恐れ多くも、そう思わせてもらえた気がしました。
「空っぽ」だと思っていたこの半年間、
もしかしたら、私の筆には何かが宿っていたのかもしれない。
「伝えてくれて、ありがとう」
そう返した時、ようやく自分自身と握手ができたような気がしました。
勇気のいる告白をしてくれた彼女の心意気に、心から惚れ直した夜。
本当の仲間がいることを実感できて、感謝で胸がいっぱいになり、「あの時、彼女を抱きしめればよかった」と少し後悔したほどでした。
4. ハリボテを脱いで、お肉を味わう
気づけば私は会場の隅っこで、一人でおいしいお肉を味わっていました。
以前の私なら「誰かと話さなきゃ」「情報を得なきゃ」と必死だったはず。 けれどその夜は、
幸せそうな人々を眺めながら、自然体で過ごすことができました。
頑張れない日があっても、そこにいていい。
そんな場所を提供してくれた環境への感謝が、じわりと湧いてきました。
かつては「競争」の場に見えて、息苦しくて、みんなが敵のように思えたこともありました。

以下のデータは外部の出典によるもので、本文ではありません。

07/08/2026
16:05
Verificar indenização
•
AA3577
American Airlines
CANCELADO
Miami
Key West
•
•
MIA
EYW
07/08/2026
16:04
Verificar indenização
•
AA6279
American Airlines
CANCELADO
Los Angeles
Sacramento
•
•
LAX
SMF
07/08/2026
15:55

でも今は、一人ひとりが違う光を放っているのが見える。
近づくたびに、温かなものを分けてもらえる。そんな感覚でした。
会場を出る時、自分の中に戻ってきたのは「色」と「温度」でした。
一人だと思っていたけれど、私にはこんなにもたくさんの仲間がいた。
半年前の私へ。
「等身大でリスタート」した先には、
想像よりもずっと温かい世界が待っていたよ。
今はまだ、力を蓄えている途中。
でも次にお仕事を受ける時は、
今回もらった熱をすべて作品に込めて、さらにいいものを生み出したい。
恥ずかしさも孤独も、たまに顔を出すけれど。
「大丈夫、そのままで行け」と自分を抱きしめて。
私は私の色のままで、描き続け、歩いていこうと思います。